Thought it time to start a thread on the restoration of CTX #19 of 20 built (only 1 (CPW) currently airworthy) From what I can gather, right from the start CTX was a bit of an ugly duckling. She sat for over a year after construction waiting for a motor (IO 470 E) and was in fact the last one to fly, as #121 was in service before CTX was even delivered. Unfortunately the paint job on arrival was less than good and this no doubt aided its rapid aging. CTX was in service from 1967 to 1971. Never had an accident and accumulated just over 2000 hrs. I suspect the main reason for withdrawl at this time was the engine out of hrs and of coarse the dreaded Fletchers were taking over. She then sat outside till 1975 when she was finally disassembled and placed in storage. And there she sat and sat... About 10 years ago she was uplifted and moved to new storage in Gore and it was here that I recently viewed the remains. Because of space issues with the storage in Gore I offered to store her in a shed her at our farm. However it wasn't long till the sight of slowly crumbling bits got too much for me and a deal to purchase was made!

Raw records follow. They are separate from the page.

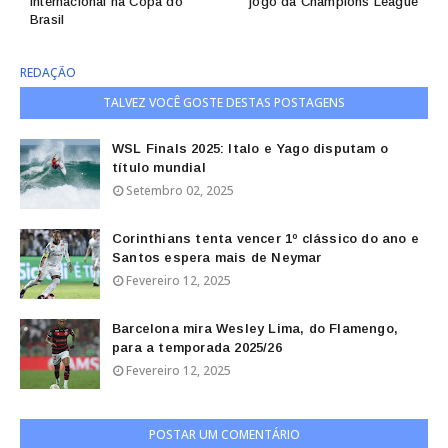
Internacional na Copa do
jogo da Champions League
Brasil
REDAÇÃO
TALVEZ VOCÊ GOSTE DESTAS POSTAGENS
WSL Finals 2025: Italo e Yago disputam o
título mundial
Setembro 02, 2025
Corinthians tenta vencer 1º clássico do ano e
Santos espera mais de Neymar
Fevereiro 12, 2025
Barcelona mira Wesley Lima, do Flamengo,
para a temporada 2025/26
Fevereiro 12, 2025
POSTAR UM COMENTÁRIO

The first thing to do was have a bit of an inventory to see what we had and what we didn't. Surprisingly I have new spares of a lot of the Mag alloy castings which would have been difficult/$$$$ to replicate. The major bits missing are the entire front cowling, the dorsal fin, main instrument panel and the hopper of all things. Where these items are is a mystery. As I have said the aircraft was WFS intact and undamaged. In any case I have been able to source replacements from Australia. But would love to know where the originals are? The wings are a bit sad and will certainly need re skinning. However the internals look pretty good. The spars are made from bent alloy rather than extrusions so if needed should be rebuildable. In any case the wings are in the tooo.. expensive basket for the moment. I have sprayed them in CRC marine and wrapped in plastic. Hopefully this should prevent any further rot until it is their turn. I have decided to focus on the fuse first, as if the tube frame is beyond repair the whole project reverts to static display. So have stripped everything off the frame and delivered to Southair for repair. Since then it has been blasted and areas for repair identified, Just waiting on tube and repairs can begin.....

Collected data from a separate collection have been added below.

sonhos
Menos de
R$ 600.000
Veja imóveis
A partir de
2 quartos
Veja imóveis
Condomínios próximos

Post by FlyingKiwi on Oct 31, 2012 20:14:39 GMT 12
Best of luck, I've said before on this forum but I think the Cropmaster is an awesome looking aeroplane - much nicer looking than pretty much every other ag aircraft (although I do have a soft-spot for the dreaded Fletcher I must admit) and I agree it has a real warbird look to it. CPW looks fantastic and it would be great to have a few more in the skies.
Well the tube frame is nearly ready for pick up 54 hrs welding and counting!

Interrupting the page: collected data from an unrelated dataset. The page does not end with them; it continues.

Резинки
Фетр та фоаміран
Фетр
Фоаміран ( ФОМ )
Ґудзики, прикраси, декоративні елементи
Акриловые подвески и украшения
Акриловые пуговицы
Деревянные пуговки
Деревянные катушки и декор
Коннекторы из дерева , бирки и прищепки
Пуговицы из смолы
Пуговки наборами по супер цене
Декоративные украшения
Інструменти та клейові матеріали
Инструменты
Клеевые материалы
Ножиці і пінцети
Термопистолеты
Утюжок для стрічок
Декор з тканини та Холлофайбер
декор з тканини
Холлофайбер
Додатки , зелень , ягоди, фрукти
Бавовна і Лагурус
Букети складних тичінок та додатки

Just a bit of history which perhaps explains my interest in this aircraft.
My father was chief pilot for Southern Aviation and in this role flew 4 of the 6 Cropmasters imported to NZ. CLW 573.6 hrs COE 29.6 CPW 1712.7 CTX 1598 A total of almost 3914 hrs aboard Cropmaster aircraft! I on the other hand have never flown one. 20 years ago as a young CPL and no tail wheel rating I got to sit in CPW and dream... This year, I again got to sit in CPW and dream... This is no good. Planes and pilots are ment to fly and God darn it, CTX and I WILL fly.....
Awesome job Craig! Now you have the fuse frame repaired, might I suggest you have her primed and top-coated asap. Priming for obvious reasons, but I have heard several stories of the top coat going on at a later date and there being adhesion issues with even using the same 2k paint brands etc. Just my 2c worth.
Awesome mate! It looks like I can help you with some bits as well...stay tuned
Last Edit: Nov 23, 2012 6:12:01 GMT 12 by agalbraith
Hi Anthony The frame was primed after blasting about 4 months ago and it has taken the intervening time for them to get around to repairing the tube. I think the whole thing now needs a light re blasting good clean off then painting ASAP. Prior to this we will inject either fish oil or linseed oil into tubes run out the excess and seal. The engineer wants to powder coat but I wonder if a thicker coat of more conventional 2 pack may be more robust and easier to touch up scratches etc which will no doubt occur before final assembly. What are your thoughts. PS the Venturi arrived today thank you.
Post by agalbraith on Nov 23, 2012 10:28:34 GMT 12
Hi Craig, glad the venturi arrived.
I would recommend 2k paint over baked on. The reason I have mine done this way is for 2 reasons 1: Thats what JEM Aviation wanted to do and they are the rebuilders/engineers etc. and 2: I spoke to several people and was advised not to go down the powder coat option as it aparently has a tendancy to chip more than 2k and in some cases if it cracks at an intersection can trap moisture etc.
Good to hear you are protecting the tube interiors as well!